The fulfilment of certain of these demands (especially government resignations) created a sense of purpose and conviction that facilitated a transition of the protests from the streets to the regulated surroundings of classrooms or cultural centres. Yet they also allowed the country’s political elites to subdue some of the energy created by acceding to a handful of these demands, protecting their core interests through a few essentially symbolic offerings.

The particularistic nature of the agenda had the effect of narrowing the appeal of the plenums to a potentially larger audience, epitomized by their failure to sufficiently transcend inter-ethnic divisions which continue to scar the country (the protests failed to spread to the country’s second entity, Republika Srpska).     

Whilst the diversity of composition enhanced the legitimacy of the plenums in the eyes of many, the divergence of interests and lack of a unifying identity ultimately mitigated against the movement’s evolution. With student protests in neighbouring Croatia or the subsequent protests of factory workers in Tuzla, the shared identity and realities of the participants is pre-existing.

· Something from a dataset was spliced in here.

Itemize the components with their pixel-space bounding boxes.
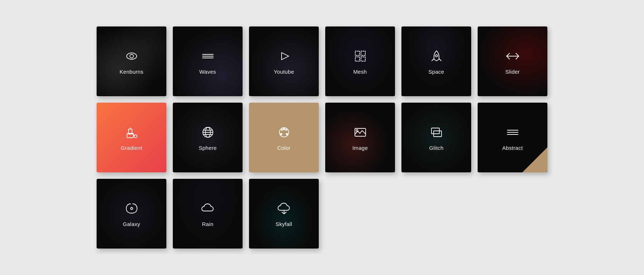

Plenums, on the other hand, were disparate groups comprised of, amongst others, academics, polemicists, the unemployed, poorly-paid, pensioners and civil society; individuals who struggled to associate with the plight of others facing very different problems.   

Unifying these disparate elements required a rights-based discourse which ultimately failed to materialise. Though fundamentally their interests were shared – lack of jobs, low incomes, ineffective governing structures – their claims were not enveloped in a unifying and emancipatory language.

Whilst individuals had the opportunity to express their personal frustrations to an attentive audience, that very audience failed to expand beyond those actively participating. The plenums failed to consolidate and transform their initial momentum into a broader movement capable of breaking down barriers and fostering new ties between disparate actors across the country. 

Whilst the plenums have offered a fundamental critique of government in Bosnia-Herzegovina, they’ve thus far failed to elaborate a more emancipatory agenda. The particularistic nature of their demands has left them vulnerable to being de facto co-opted by the prevailing political elites. Such specific demands also deterred other potential recruits of different political persuasions or ethnicities.

Whilst such manifestoes can create an initial sense of purpose and achievement, they are by definition divisive. Whilst one may agree with the values of the movement, one’s participation may be deterred by the specific ends which that very same movement endeavours to achieve.

Overcoming this tension between movement and manifesto - between values and specific claims - is essential if DiEM25 wants to unite Europe behind its goal of democratizing the continent, and fostering a genuine European demos.